Directions for this task: Gather all lines in the records below that include the word "Музей".

Material provided:
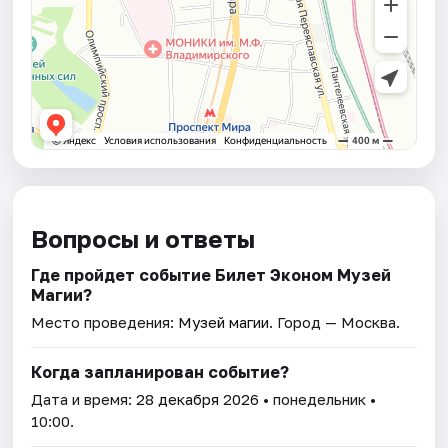
Вопросы и ответы
Где пройдет событие Билет Эконом Музей
Магии?
Место проведения:
Музей магии
. Город — Москва.
Когда запланирован событие?
Дата и время:
28 декабря 2026
• понедельник •
10:00.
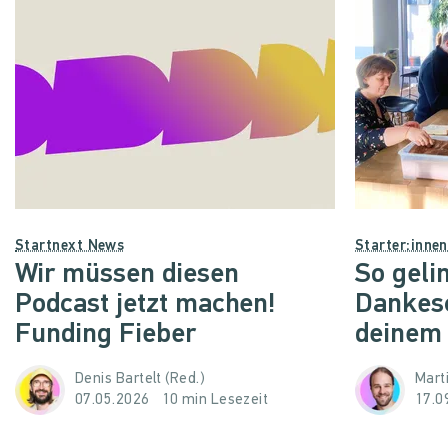
Startnext News
Starter:inne
Wir müssen diesen
So geli
Podcast jetzt machen!
Dankes
Funding Fieber
deinem
Denis Bartelt (Red.)
Mart
07.05.2026
10 min Lesezeit
17.0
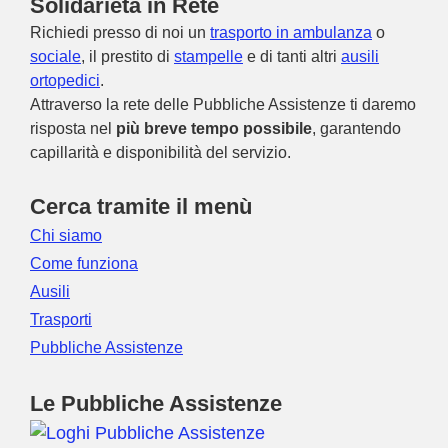
Solidarietà in Rete
Richiedi presso di noi un
trasporto in ambulanza
o
sociale
, il prestito di
stampelle
e di tanti altri
ausili
ortopedici
.
Attraverso la rete delle Pubbliche Assistenze ti daremo
risposta nel
più breve tempo possibile
, garantendo
capillarità e disponibilità del servizio.
Cerca tramite il menù
Chi siamo
Come funziona
Ausili
Trasporti
Pubbliche Assistenze
Le Pubbliche Assistenze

Answer for this exercise:
Где пройдет событие Билет Эконом Музей
Музей магии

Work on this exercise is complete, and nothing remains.